Quand la fureur de Gros Pierre est déchaînée, chacun reste chez soi et attend que la tempête se calme. Gros Pierre passa de la porte de mon appartement donnant sur le corridor à celle donnant sur mon balcon, en les martelant tour à tour de coups de poings et de pieds. Serez-vous surpris d’apprendre que la chétive porte en planches fermant le cabanon a pratiquement volé en éclats d’un simple coup de pied.

Voyant cela, Biquet-Hyde n’eut d’autre choix que de sortir son Laguiole et de se tenir prêt.

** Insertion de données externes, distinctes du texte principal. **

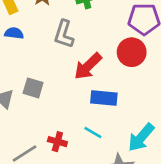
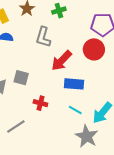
cyan line: (93, 132) -> (75, 110), moved
red cross: (57, 142) -> (40, 103), moved

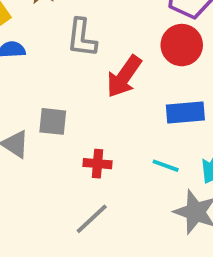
blue rectangle: (74, 84) -> (185, 112), moved
gray line: (16, 126) -> (92, 219), moved

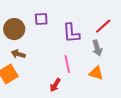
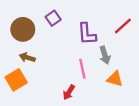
purple square: (41, 19) -> (53, 18), turned -32
gray arrow: (97, 48) -> (105, 55), moved

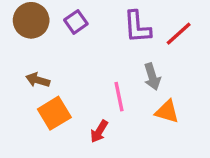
brown circle: (23, 29) -> (31, 20), moved
purple L-shape: (87, 34) -> (137, 27), moved
orange square: (16, 80) -> (54, 113), moved

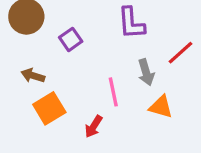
purple square: (76, 22) -> (71, 39), moved
red line: (179, 34) -> (181, 53), moved

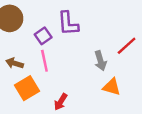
purple L-shape: (131, 23) -> (68, 23), moved
pink line: (113, 92) -> (44, 61), moved

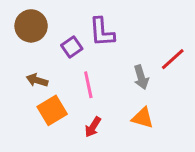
pink line: (44, 61) -> (88, 85), moved
orange triangle: (112, 87) -> (143, 118), moved

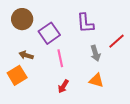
purple L-shape: (102, 32) -> (85, 23), moved
purple square: (72, 47) -> (49, 33), size x1.5
orange square: (52, 110) -> (17, 75), moved

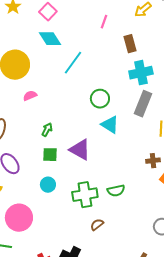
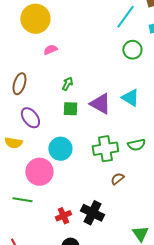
cyan line: (73, 63) -> (125, 17), moved
green circle: (100, 99) -> (132, 50), moved
cyan triangle: (110, 125) -> (130, 98), moved
cyan circle: (48, 185) -> (60, 149), moved, size x1.5

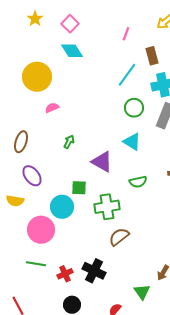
cyan triangle: (130, 98) -> (132, 142), moved
green square: (70, 109) -> (79, 188), moved
green semicircle: (136, 145) -> (138, 182), moved
brown semicircle: (117, 179) -> (119, 237), size x1.5
green line: (22, 200) -> (36, 264), moved

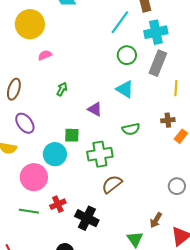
purple triangle: (102, 162) -> (95, 109), size x0.7
red cross: (65, 274) -> (58, 204), moved

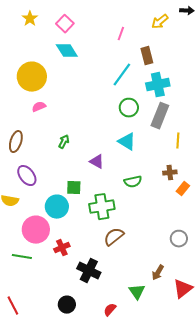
pink semicircle: (45, 55) -> (39, 107), moved
red cross: (58, 204) -> (62, 248), moved
green line: (29, 211) -> (22, 257), moved

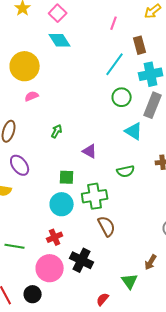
cyan triangle: (127, 142) -> (134, 131), moved
cyan circle: (57, 207) -> (62, 204), moved
pink circle: (36, 230) -> (50, 268), moved
brown semicircle: (114, 237) -> (107, 226), turned 100
black circle: (67, 305) -> (33, 294), moved

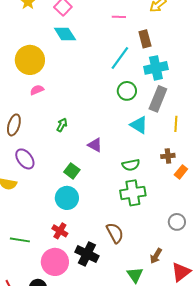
pink line: (114, 23) -> (119, 17), turned 72
green square: (67, 177) -> (72, 171), turned 35
green cross: (95, 196) -> (133, 193), moved
brown semicircle: (107, 226) -> (115, 233), moved
red cross: (55, 237) -> (60, 231), turned -35

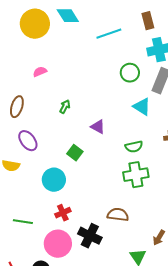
cyan line: (120, 58) -> (109, 34), moved, turned 35
yellow circle: (30, 60) -> (35, 24), moved
cyan circle: (67, 198) -> (54, 180), moved
red cross: (60, 231) -> (63, 213), turned 35
brown semicircle: (115, 233) -> (118, 215), turned -55

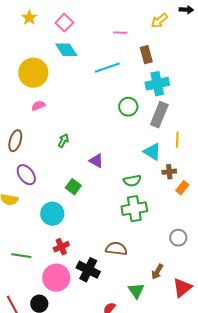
yellow circle: (35, 24) -> (33, 73), moved
cyan triangle: (142, 107) -> (152, 152), moved

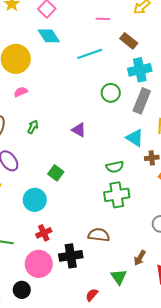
brown rectangle: (146, 55) -> (129, 41), turned -36
green arrow: (63, 141) -> (33, 127), moved
purple triangle: (96, 161) -> (79, 130), moved
black cross: (88, 270) -> (71, 256), turned -35

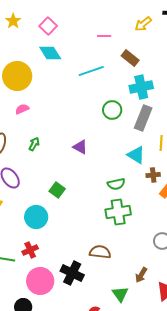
red cross: (44, 233) -> (30, 250), moved
black cross: (71, 256) -> (72, 273), turned 35

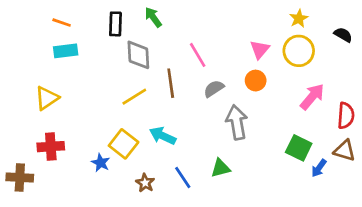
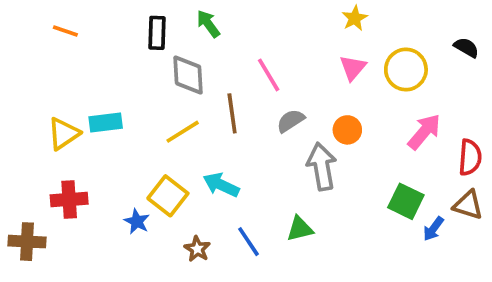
yellow star: (299, 19) -> (355, 18), moved
orange line: (62, 23) -> (65, 31), moved
cyan rectangle: (66, 51) -> (106, 123), moved
orange circle: (256, 81) -> (347, 130), moved

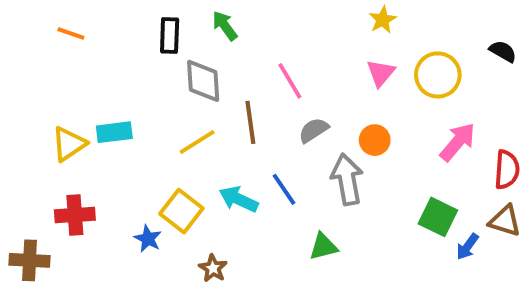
blue line: (248, 242) -> (284, 189), moved

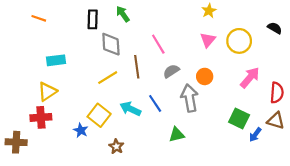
cyan rectangle: (114, 132) -> (56, 60), moved
yellow triangle: (69, 144) -> (47, 92), moved

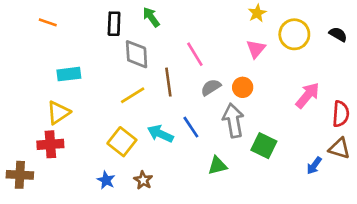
yellow circle: (239, 41) -> (294, 34), moved
orange circle: (205, 76) -> (243, 87), moved
green square: (239, 118) -> (264, 146), moved
blue star: (81, 130) -> (106, 180), moved

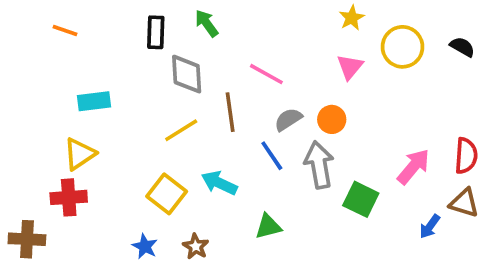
pink line: (195, 54) -> (266, 74), turned -30
pink arrow: (308, 95) -> (413, 167), moved
blue line: (191, 127) -> (272, 156), moved
green triangle: (217, 166) -> (268, 226), moved

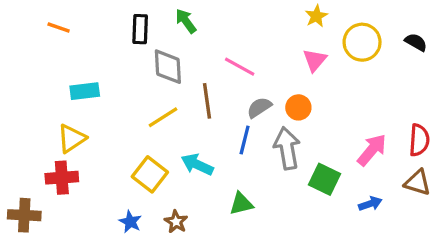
blue line: (272, 156) -> (245, 140), turned 48
blue arrow: (430, 226) -> (370, 204), moved, turned -145

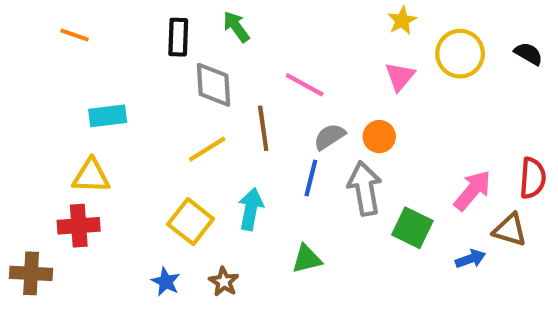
yellow triangle: (72, 138) -> (91, 176), turned 36
cyan arrow: (197, 165) -> (251, 209), turned 76
brown triangle: (418, 183) -> (510, 230), moved

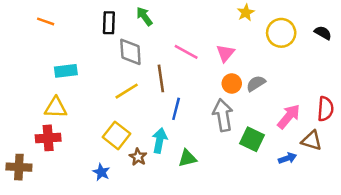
pink triangle: (400, 76) -> (225, 53), moved
gray semicircle: (329, 137) -> (256, 83), moved
blue line: (311, 178) -> (176, 109), moved
cyan arrow: (251, 209) -> (160, 140), moved
brown star: (224, 282) -> (138, 157), moved

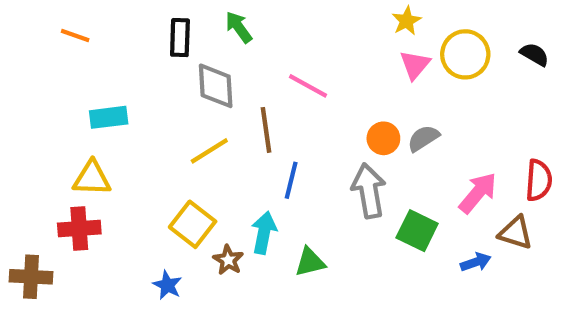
pink triangle: (225, 53) -> (415, 65), moved

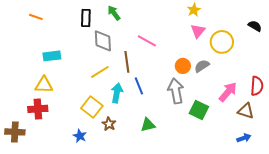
yellow circle: (465, 54) -> (222, 42), moved
blue line: (291, 180) -> (139, 86), turned -36
cyan arrow: (264, 233) -> (117, 93), moved
blue arrow: (476, 262) -> (244, 138), moved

J’étais fermement décidé à m’en servir si jamais il défonçait l’une de mes portes. Heureusement pour moi, Gros Pierre est un homme malade des poumons, et il s’épuise très rapidement. Il ne tarda pas à retourner chez lui non sans continuer à vociférer après moi pendant un bon moment encore. Il devait sans doute lui rester plusieurs bières car les sons se firent petit à petit moins distincts.

Le calme revint enfin au Carrefour Lajeunesse, mais dans la tête du Biquet, quel gâchis il y avait !!! Il était en train de retomber en dépression profonde, et il lui faudra bien tout l’hiver et une partie du printemps pour retrouver un semblant de courage.